Read through the entries below and copy each line where "this" turns up.

━━━ Supplied records

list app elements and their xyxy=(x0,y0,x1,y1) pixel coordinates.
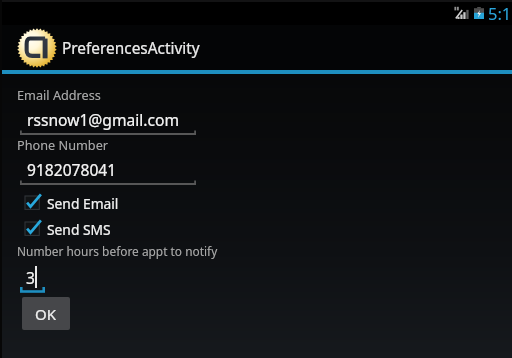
staticText: Phone Number xyxy=(17,136,109,153)
staticText: OK xyxy=(35,304,57,324)
staticText: Email Address xyxy=(17,86,101,103)
staticText: Send SMS xyxy=(47,220,111,239)
staticText: 5:15 xyxy=(488,2,512,24)
button[interactable]: Send Email xyxy=(24,193,119,213)
staticText: Send Email xyxy=(47,194,119,213)
staticText: PreferencesActivity xyxy=(62,38,200,59)
staticText: 3 xyxy=(26,267,35,288)
staticText: 9182078041 xyxy=(27,159,117,180)
button[interactable]: OK xyxy=(22,297,70,330)
button[interactable]: Send SMS xyxy=(24,219,111,239)
staticText: rssnow1@gmail.com xyxy=(27,109,179,130)
staticText: Number hours before appt to notify xyxy=(17,243,218,259)
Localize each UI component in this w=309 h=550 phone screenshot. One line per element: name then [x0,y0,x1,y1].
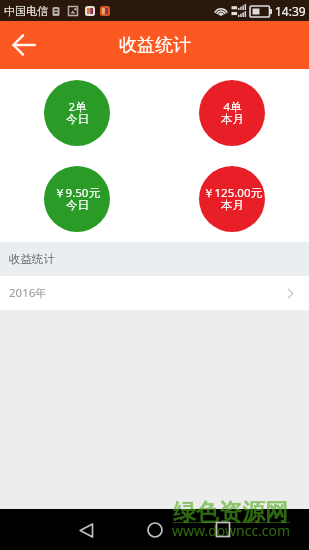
button[interactable]: 2单 [44,80,110,146]
staticText: 14:39 [275,3,306,19]
staticText: 绿色资源网 [173,498,288,527]
staticText: 收益统计 [9,252,55,266]
staticText: 今日 [66,112,89,126]
staticText: 2016年 [9,285,47,301]
staticText: 收益统计 [119,34,191,57]
button[interactable]: 2016年 [0,276,309,310]
button[interactable]: ￥9.50元 [44,166,110,232]
staticText: www.downcc.com [172,521,291,540]
staticText: 中国电信 [4,4,48,18]
button[interactable]: Back [0,21,48,69]
button[interactable]: 4单 [199,80,265,146]
staticText: 2单 [68,99,87,115]
staticText: 本月 [221,198,244,212]
button[interactable]: ￥125.00元 [199,166,265,232]
button[interactable]: Recent apps [205,511,241,547]
staticText: 4单 [223,99,242,115]
staticText: 本月 [221,112,244,126]
staticText: ￥125.00元 [203,185,262,201]
button[interactable]: Home [137,512,173,548]
staticText: 今日 [66,198,89,212]
button[interactable]: Back [68,512,104,548]
staticText: ￥9.50元 [54,185,100,201]
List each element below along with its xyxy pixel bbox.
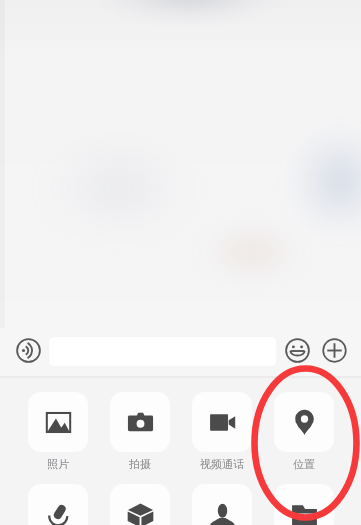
button[interactable]: 拍摄 bbox=[110, 392, 170, 471]
staticText: 视频通话 bbox=[200, 457, 244, 471]
button[interactable] bbox=[110, 484, 170, 525]
button[interactable]: 视频通话 bbox=[192, 392, 252, 471]
button[interactable]: 位置 bbox=[274, 392, 334, 471]
staticText: 照片 bbox=[47, 457, 69, 471]
staticText: 位置 bbox=[293, 457, 315, 471]
button[interactable]: More functions bbox=[312, 328, 357, 372]
button[interactable] bbox=[274, 484, 334, 525]
button[interactable]: 照片 bbox=[28, 392, 88, 471]
button[interactable] bbox=[28, 484, 88, 525]
button[interactable]: Voice input bbox=[5, 328, 51, 372]
staticText: 拍摄 bbox=[129, 457, 151, 471]
button[interactable]: Emoji bbox=[275, 328, 319, 372]
button[interactable] bbox=[192, 484, 252, 525]
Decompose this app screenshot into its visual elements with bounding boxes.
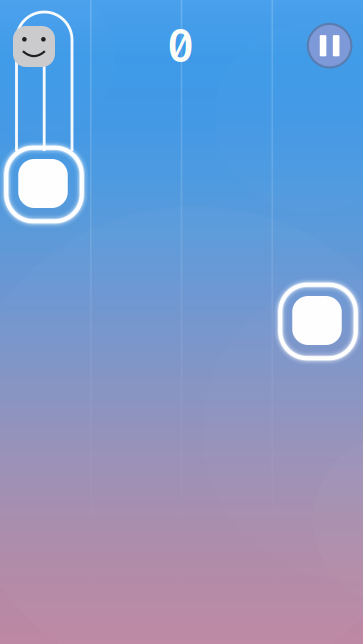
button[interactable]: Pause — [305, 21, 355, 71]
staticText: 0 — [167, 21, 194, 75]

━━━━━━

- [Result of the exercise]:
Localize each UI component in this w=309 h=550 phone screenshot. One line per element: name then [x0,y0,x1,y1].
Decompose this app screenshot into its visual elements with bounding boxes.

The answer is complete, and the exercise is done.